Obama is Hitler made over. High-sounding, airy rhetoric, promising everybody everything, massing the least sophisticated people, putting local officials on this “truth squads.” If he wins, the United States is over, and if we are over, the world descends into a long, possibly eternal, Dark Age of totalitarianism. He wants to yank children out of the hands of their parents, put them into government schools at the age of three, run religion underground, or corrupt it into something Farrakhan and Wright would approve, overturn logic, reward his spies and thieves and “re-educate” his opponents. He lies, lies again, lies again. It’s horrendous. But, hey, at least he’s not a Republican!

These are dangerous, dangerous times and I fear for us.

Having been accosted by Obama’s brownshirts in the parking lot of the local grocery store, I can speak as one who has seen what the “truth squads” use our laws against us to suppress: totalitarianism looms large.

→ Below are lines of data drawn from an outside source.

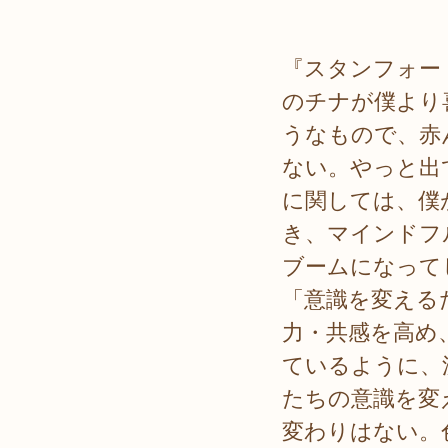
『スタンフォー
のチナが僕より
うなもので、赤
ない。やっと出
に関しては、僕
き、マインドフ
ブームになって
「意識を変える
力・共感を高め
ているように、
たちの意識を変
変わりはない。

Has no one noticed the link between ACORN, the CRA, and the bank crisis? Come on, folks! Stop being partisans and use your heads for survival. No? I thought not.

God save us.

13. Susan | 10.10.08

This is such an important election.All that the “greatest generation” fought for is seriously at stake.Obama will lead us right down the socialist path and into the hands of international (UN) control. Taxes will choke business who in turn will have to lay off workers. He will literally throw out the baby with the bath water all to “CHANGE” things. He is aloof,and sneaky. Remember the Castro regime was all about “CHANGE”–look what change they got.This is the only country that has really prospered in the world and we did it on personal initiative and hard work while trying to keep “the wolf”(gov) at bay. Obama will issue in big gov. and taxes you only have nightmares about. Of course if you are a movie star making $20,000,000 a picture,what do you care if taxes go up? It is all the folks who make $1,000,000 and less that will struggle and suffer under the weight of taxes and gov. intervention. Besides I will NEVER vote for ANYONE named Hussein. Wake up America!

14. Diana | 10.12.08

The world has changed. America is lagging behind. We need rapid, meaningful changes. We do not need more ‘trickle down economics,’ more wars (McCain promised them in NH earlier this year) and disastrous isolation. Now he and his campaign have resorted to scare tactics and questionable last minute ‘legal battles’ do disenfranchise the voters. How pitiful and, most importantly, how dangerous.